DATA FOR PROCESSING:
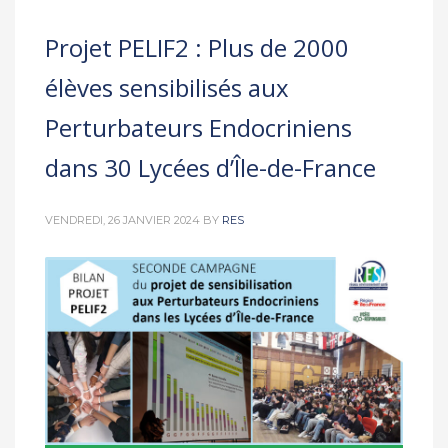
Projet PELIF2 : Plus de 2000
élèves sensibilisés aux
Perturbateurs Endocriniens
dans 30 Lycées d’Île-de-France
VENDREDI, 26 JANVIER 2024
BY
RES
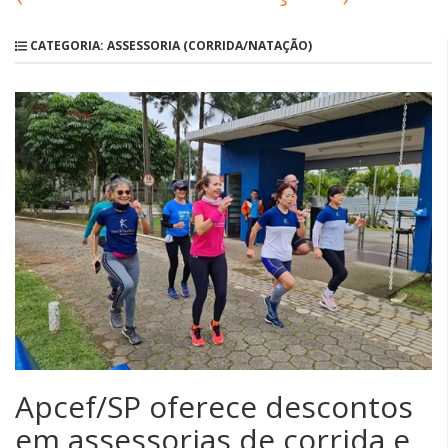
CATEGORIA: ASSESSORIA (CORRIDA/NATAÇÃO)
Apcef/SP oferece descontos
em assessorias de corrida e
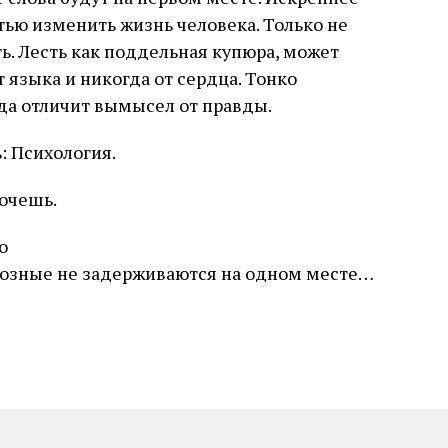
ью изменить жизнь человека. Только не
ть. Лесть как поддельная купюра, может
т языка и никогда от сердца. Тонко
да отличит вымысел от правды.
: Психология.
хочешь.
о
озные не задерживаются на одном месте…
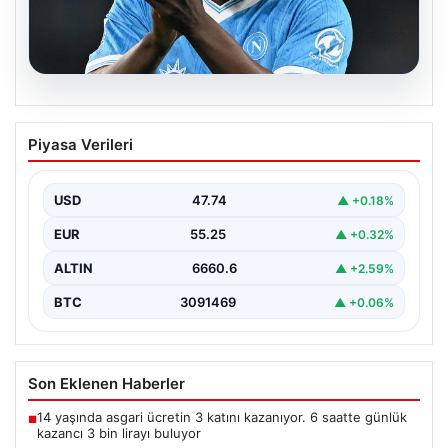
08.08.2026
Fenerbahçe, Lukaku transferini
Piyasa Verileri
bitiriyor! Defansların korkulu rüyası
olacak
USD
47.74
▲ +0.18%
EUR
55.25
▲ +0.32%
ALTIN
6660.6
▲ +2.59%
BTC
3091469
▲ +0.06%
Son Eklenen Haberler
14 yaşında asgari ücretin 3 katını kazanıyor. 6 saatte günlük
■
kazancı 3 bin lirayı buluyor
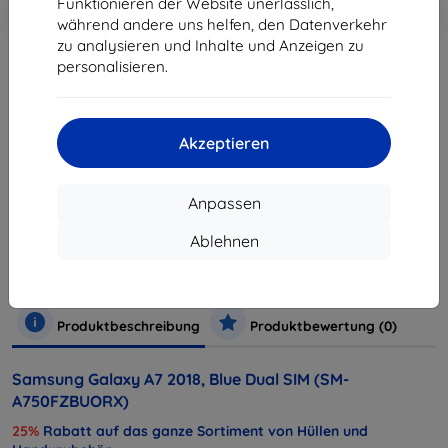
Funktionieren der Website unerlässlich,
In den
Rabatt mit Gutschein
-10%
EXTRA10
während andere uns helfen, den Datenverkehr
Warenkorb
zu analysieren und Inhalte und Anzeigen zu
personalisieren.
ausverkauft
ausverkauft
Akzeptieren
Anpassen
Hersteller
Samsung
Ablehnen
Produktnummer
SM-A750FZBUORX
Handys und Tablets
Mobiltelefone
Smartphones
Produktbeschreibung
Produktbewertung (0)
Samsung Galaxy A7 2018, Blue Dual SIM (SM-
A750FZBUORX)
25%
Rabatt auf das ganze Sortiment von Hüllen und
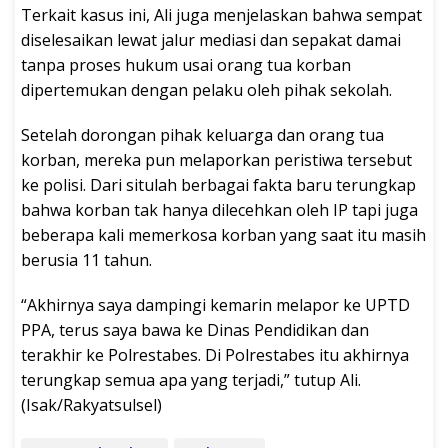
Terkait kasus ini, Ali juga menjelaskan bahwa sempat
diselesaikan lewat jalur mediasi dan sepakat damai
tanpa proses hukum usai orang tua korban
dipertemukan dengan pelaku oleh pihak sekolah.
Setelah dorongan pihak keluarga dan orang tua
korban, mereka pun melaporkan peristiwa tersebut
ke polisi. Dari situlah berbagai fakta baru terungkap
bahwa korban tak hanya dilecehkan oleh IP tapi juga
beberapa kali memerkosa korban yang saat itu masih
berusia 11 tahun.
“Akhirnya saya dampingi kemarin melapor ke UPTD
PPA, terus saya bawa ke Dinas Pendidikan dan
terakhir ke Polrestabes. Di Polrestabes itu akhirnya
terungkap semua apa yang terjadi,” tutup Ali.
(Isak/Rakyatsulsel)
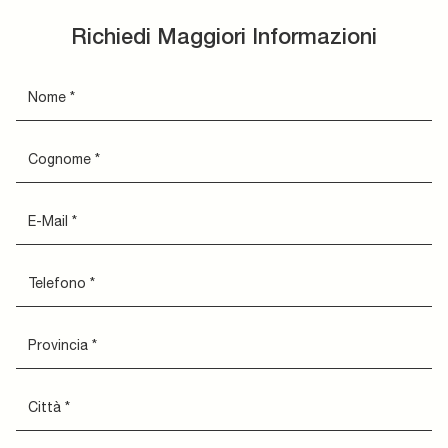
Richiedi Maggiori Informazioni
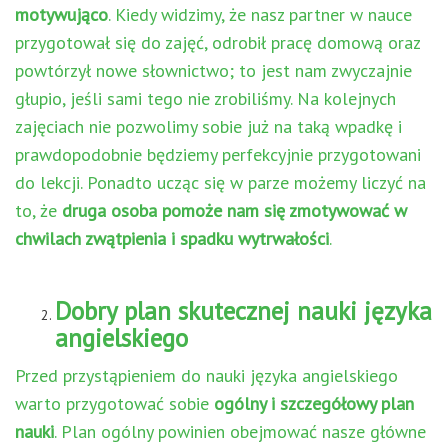
motywująco
. Kiedy widzimy, że nasz partner w nauce
przygotował się do zajęć, odrobił pracę domową oraz
powtórzył nowe słownictwo; to jest nam zwyczajnie
głupio, jeśli sami tego nie zrobiliśmy. Na kolejnych
zajęciach nie pozwolimy sobie już na taką wpadkę i
prawdopodobnie będziemy perfekcyjnie przygotowani
do lekcji. Ponadto ucząc się w parze możemy liczyć na
to, że
druga osoba pomoże nam się zmotywować w
chwilach zwątpienia i spadku wytrwałości
.
Dobry plan skutecznej nauki języka
angielskiego
Przed przystąpieniem do nauki języka angielskiego
warto przygotować sobie
ogólny i szczegółowy plan
nauki
. Plan ogólny powinien obejmować nasze główne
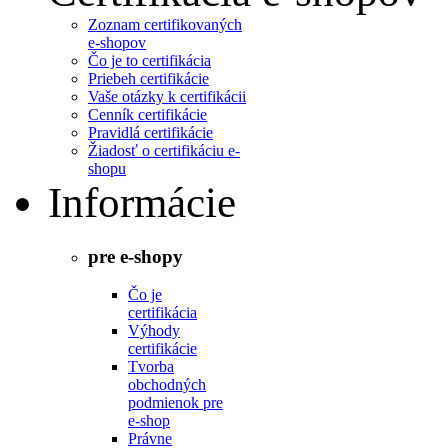
Zoznam certifikovaných
e-shopov
Čo je to certifikácia
Priebeh certifikácie
Vaše otázky k certifikácii
Cenník certifikácie
Pravidlá certifikácie
Žiadosť o certifikáciu e-
shopu
Informácie
pre e-shopy
Čo je
certifikácia
Výhody
certifikácie
Tvorba
obchodných
podmienok pre
e-shop
Právne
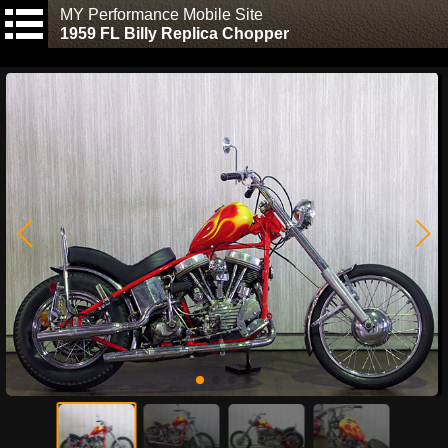
MY Performance Mobile Site
1959 FL Billy Replica Chopper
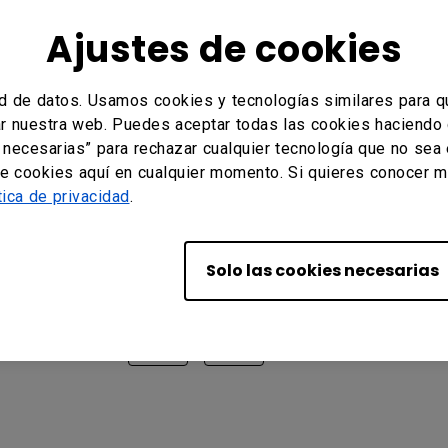
Ajustes de cookies
d de datos. Usamos cookies y tecnologías similares para q
tar nuestra web. Puedes aceptar todas las cookies haciendo 
s necesarias” para rechazar cualquier tecnología que no sea
de cookies aquí en cualquier momento. Si quieres conocer m
tica de privacidad
.
n RP7501K, RP6501K Education
Solo las cookies necesarias
nformación?
Sí
No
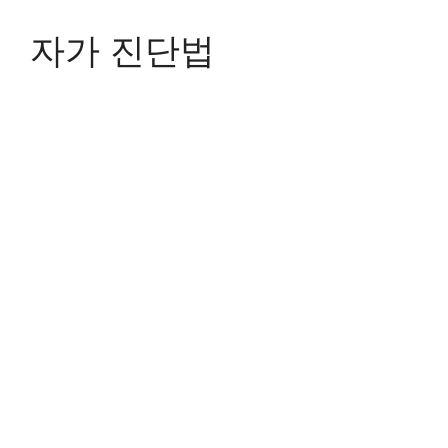
자가 진단법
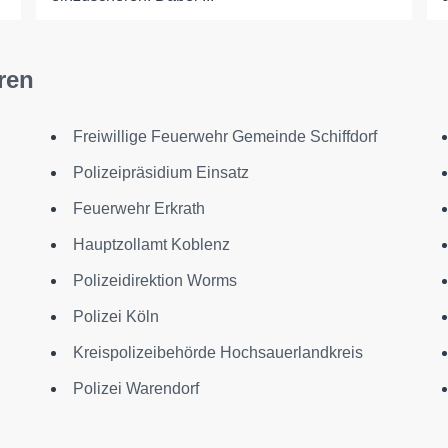
ren
Freiwillige Feuerwehr Gemeinde Schiffdorf
Polizeipräsidium Einsatz
Feuerwehr Erkrath
Hauptzollamt Koblenz
Polizeidirektion Worms
Polizei Köln
Kreispolizeibehörde Hochsauerlandkreis
Polizei Warendorf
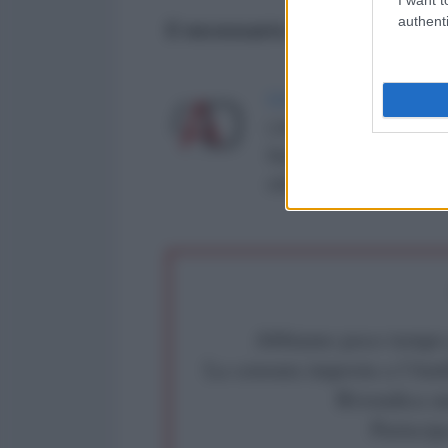
authenti
È necessario il contributo di tu
LA REDAZIONE DE L'ANT
L'AntiDiplomatico è una te
Roma al n° 162/2015 del re
critica: info@lantidiplomat
Abbiamo poco tempo pe
La censura imposta a l'Ant
Rivendica un
Partecip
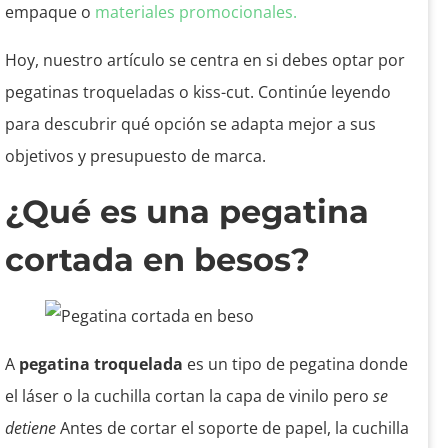
empaque o
materiales promocionales.
Hoy, nuestro artículo se centra en si debes optar por
pegatinas troqueladas o kiss-cut. Continúe leyendo
para descubrir qué opción se adapta mejor a sus
objetivos y presupuesto de marca.
¿Qué es una pegatina
cortada en besos?
A
pegatina troquelada
es un tipo de pegatina donde
el láser o la cuchilla cortan la capa de vinilo pero
se
detiene
Antes de cortar el soporte de papel, la cuchilla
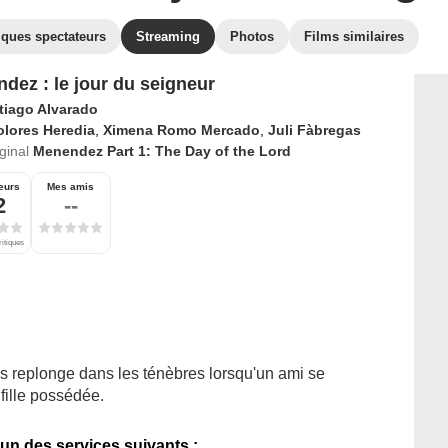
iques spectateurs
Streaming
Photos
Films similaires
dez : le jour du seigneur
tiago Alvarado
olores Heredia
,
Ximena Romo Mercado
,
Juli Fàbregas
iginal
Menendez Part 1: The Day of the Lord
eurs
Mes amis
2
--
ritiques
s replonge dans les ténèbres lorsqu'un ami se
 fille possédée.
'un des services suivants :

ABOUT THIS EXERCISE:
Exact copy, pictures removed: set down the whole listing above.

RESPONSE TO THE TASK:
Projet PELIF2 : Plus de 2000
élèves sensibilisés aux
Perturbateurs Endocriniens
dans 30 Lycées d’Île-de-France
VENDREDI, 26 JANVIER 2024
BY
RES
CATEGORIA: ASSESSORIA (CORRIDA/NATAÇÃO)
Apcef/SP oferece descontos
em assessorias de corrida e
ью изменить жизнь человека. Только не
ть. Лесть как поддельная купюра, может
т языка и никогда от сердца. Тонко
да отличит вымысел от правды.
: Психология.
хочешь.
о
озные не задерживаются на одном месте…
08.08.2026
Fenerbahçe, Lukaku transferini
Piyasa Verileri
bitiriyor! Defansların korkulu rüyası
olacak
USD
47.74
▲ +0.18%
EUR
55.25
▲ +0.32%
ALTIN
6660.6
▲ +2.59%
BTC
3091469
▲ +0.06%
Son Eklenen Haberler
14 yaşında asgari ücretin 3 katını kazanıyor. 6 saatte günlük
■
kazancı 3 bin lirayı buluyor
Funktionieren der Website unerlässlich,
In den
Rabatt mit Gutschein
-10%
EXTRA10
während andere uns helfen, den Datenverkehr
Warenkorb
zu analysieren und Inhalte und Anzeigen zu
personalisieren.
ausverkauft
ausverkauft
Akzeptieren
Anpassen
Hersteller
Samsung
Ablehnen
Produktnummer
SM-A750FZBUORX
Handys und Tablets
Mobiltelefone
Smartphones
Produktbeschreibung
Produktbewertung (0)
Samsung Galaxy A7 2018, Blue Dual SIM (SM-
A750FZBUORX)
25%
Rabatt auf das ganze Sortiment von Hüllen und
Terkait kasus ini, Ali juga menjelaskan bahwa sempat
diselesaikan lewat jalur mediasi dan sepakat damai
tanpa proses hukum usai orang tua korban
dipertemukan dengan pelaku oleh pihak sekolah.
Setelah dorongan pihak keluarga dan orang tua
korban, mereka pun melaporkan peristiwa tersebut
ke polisi. Dari situlah berbagai fakta baru terungkap
bahwa korban tak hanya dilecehkan oleh IP tapi juga
beberapa kali memerkosa korban yang saat itu masih
berusia 11 tahun.
“Akhirnya saya dampingi kemarin melapor ke UPTD
PPA, terus saya bawa ke Dinas Pendidikan dan
terakhir ke Polrestabes. Di Polrestabes itu akhirnya
terungkap semua apa yang terjadi,” tutup Ali.
(Isak/Rakyatsulsel)
Richiedi Maggiori Informazioni
motywująco
. Kiedy widzimy, że nasz partner w nauce
przygotował się do zajęć, odrobił pracę domową oraz
powtórzył nowe słownictwo; to jest nam zwyczajnie
głupio, jeśli sami tego nie zrobiliśmy. Na kolejnych
zajęciach nie pozwolimy sobie już na taką wpadkę i
prawdopodobnie będziemy perfekcyjnie przygotowani
do lekcji. Ponadto ucząc się w parze możemy liczyć na
to, że
druga osoba pomoże nam się zmotywować w
chwilach zwątpienia i spadku wytrwałości
.
Dobry plan skutecznej nauki języka
angielskiego
Przed przystąpieniem do nauki języka angielskiego
warto przygotować sobie
ogólny i szczegółowy plan
nauki
. Plan ogólny powinien obejmować nasze główne
Zoznam certifikovaných
e-shopov
Čo je to certifikácia
Priebeh certifikácie
Vaše otázky k certifikácii
Cenník certifikácie
Pravidlá certifikácie
Žiadosť o certifikáciu e-
shopu
Informácie
pre e-shopy
Čo je
certifikácia
Výhody
certifikácie
Tvorba
obchodných
podmienok pre
e-shop
Právne
MY Performance Mobile Site
1959 FL Billy Replica Chopper
Ajustes de cookies
d de datos. Usamos cookies y tecnologías similares para q
tar nuestra web. Puedes aceptar todas las cookies haciendo 
s necesarias” para rechazar cualquier tecnología que no sea
de cookies aquí en cualquier momento. Si quieres conocer m
tica de privacidad
.
n RP7501K, RP6501K Education
Solo las cookies necesarias
nformación?
Sí
No
자가 진단법
ren
Freiwillige Feuerwehr Gemeinde Schiffdorf
Polizeipräsidium Einsatz
Feuerwehr Erkrath
Hauptzollamt Koblenz
Polizeidirektion Worms
Polizei Köln
Kreispolizeibehörde Hochsauerlandkreis
Polizei Warendorf
authenti
È necessario il contributo di tu
LA REDAZIONE DE L'ANT
L'AntiDiplomatico è una te
Roma al n° 162/2015 del re
critica: info@lantidiplomat
Abbiamo poco tempo pe
La censura imposta a l'Ant
Rivendica un
Partecip
empaque o
materiales promocionales.
Hoy, nuestro artículo se centra en si debes optar por
pegatinas troqueladas o kiss-cut. Continúe leyendo
para descubrir qué opción se adapta mejor a sus
objetivos y presupuesto de marca.
¿Qué es una pegatina
cortada en besos?
A
pegatina troquelada
es un tipo de pegatina donde
el láser o la cuchilla cortan la capa de vinilo pero
se
detiene
Antes de cortar el soporte de papel, la cuchilla
iques spectateurs
Streaming
Photos
Films similaires
dez : le jour du seigneur
tiago Alvarado
olores Heredia
,
Ximena Romo Mercado
,
Juli Fàbregas
iginal
Menendez Part 1: The Day of the Lord
eurs
Mes amis
2
--
ritiques
s replonge dans les ténèbres lorsqu'un ami se
 fille possédée.
'un des services suivants :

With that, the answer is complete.